Mister T.
Les Grecs ont Aristote Onassis, nous avons Bernard Tapie.
J’aime bien prendre le train ou l’avion et fréquenter les gares et les aéroports car on y trouve des boutiques Relay, cette sorte de caverne d’Ali baba où on peut acheter des livres, des magazines, des bonbons, des gadgets inutiles, de l’eau, des kleenex… bref tout ce dont vous avez besoin, ou pas, quand vous voyagez. C’est là que j’ai trouvé le dernier livre de Franz Olivier Giesbert consacré à Bernard Tapie.
Je pensais tout connaître ou presque du parcours de Bernard Tapie car étant né sous Giscard, c’est à dire au milieu des années 70, j’ai en quelque sorte grandi avec Tapie. En tout cas, je me souviens très bien de son émission Ambitions, diffusée entre 1986 et 1987 sur TF1. Je voyais ce beau gosse débarquer sur la scène avec son costard à la nanard et son assurance à toute épreuve, nous parler d’entreprise. Le concept n’était pas encore très clair pour le gamin de douze treize ans que j’étais mais je me disais, je ne sais pas ce que c’est l’entreprise, mais c’est ça que je veux faire.

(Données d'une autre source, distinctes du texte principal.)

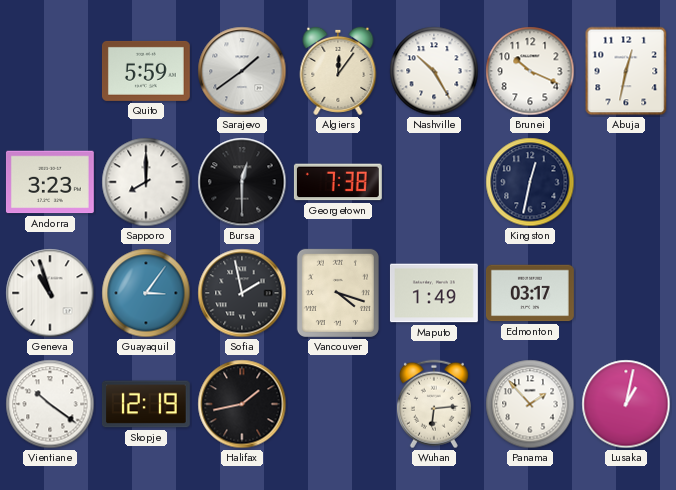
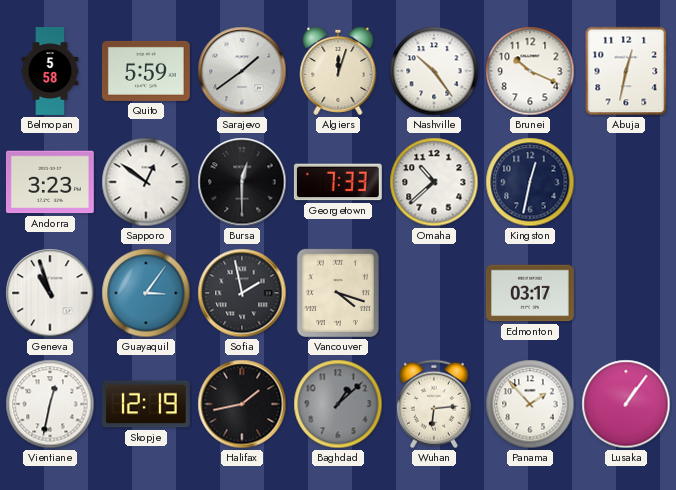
Belmopan: none -> 5:58
Algiers: 12:06 -> 12:03
Nashville: 10:25 -> 10:24
Sapporo: 8:00 -> 12:51
Georgetown: 7:38 -> 7:33
Omaha: none -> 10:38
Maputo: 1:49 -> none
Vientiane: 10:21 -> 12:32
Baghdad: none -> 1:08
Lusaka: 1:02 -> 1:06
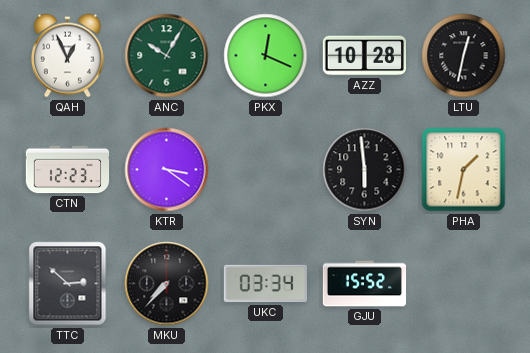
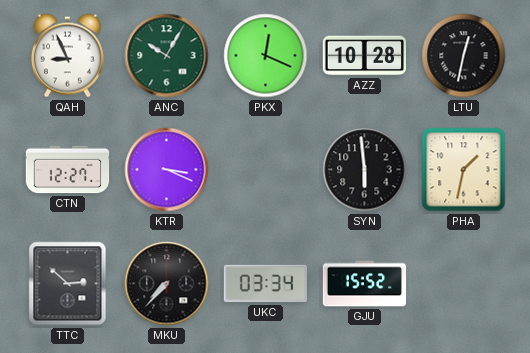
QAH: 12:56 -> 8:56
CTN: 12:23 -> 12:27
KTR: 3:21 -> 3:19
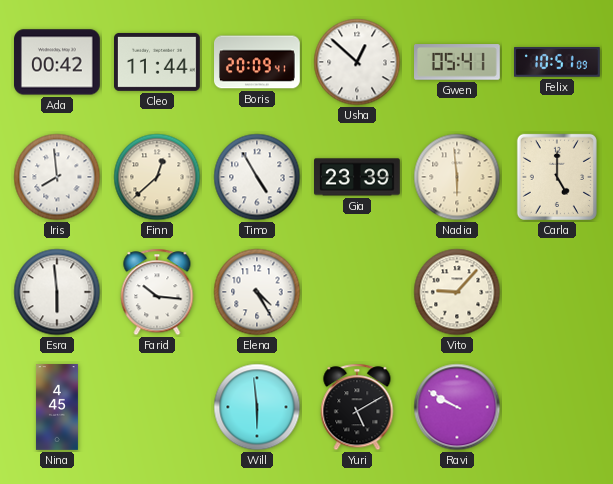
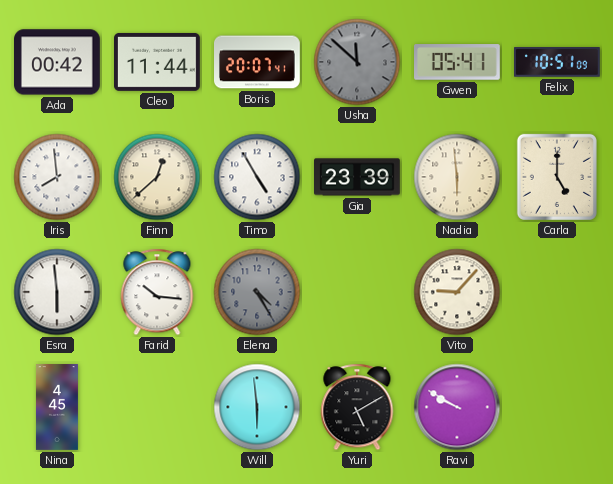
Boris: 20:09 -> 20:07
Usha: 12:52 -> 11:52
Usha dial: white -> grey
Elena dial: white -> grey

Dans le bouquin de FOG, on apprend que des entrepreneurs tels que Xavier Niel (Free), Marc-Antoine Granjon (Veepee, ex Ventes privées) ou encore Marc Simoncini (Meetic), excusez du peu, confient avoir été très influencés par cette émission et la personnalité de Bernard Tapie pour leur choix de vie professionnelle.
En même temps, qui n’a pas été impressionné par Tapie ? Franchement. Un ptit gars du 9-3, comme on dit, fils d’ouvrier qui vivait avec ses parents et son frère dans vingt mètres carrés où on faisait ses besoins dans un sot, qui devient trente ans plus tard milliardaire et patron de la plus grande marque de sport au monde à l’époque (Adidas), ce n’est pas banal tout de même. Après, il y en a certainement beaucoup d’autres des destins comme celui-ci dans le monde, Steeve Jobs, le fondateur d’Apple, était bien orphelin. Mais des parcours aussi éclectiques, on peut même dire rock’n roll, que celui de Tapie, il n’y en a pas beaucoup, car cet homme a réellement eu mille vie.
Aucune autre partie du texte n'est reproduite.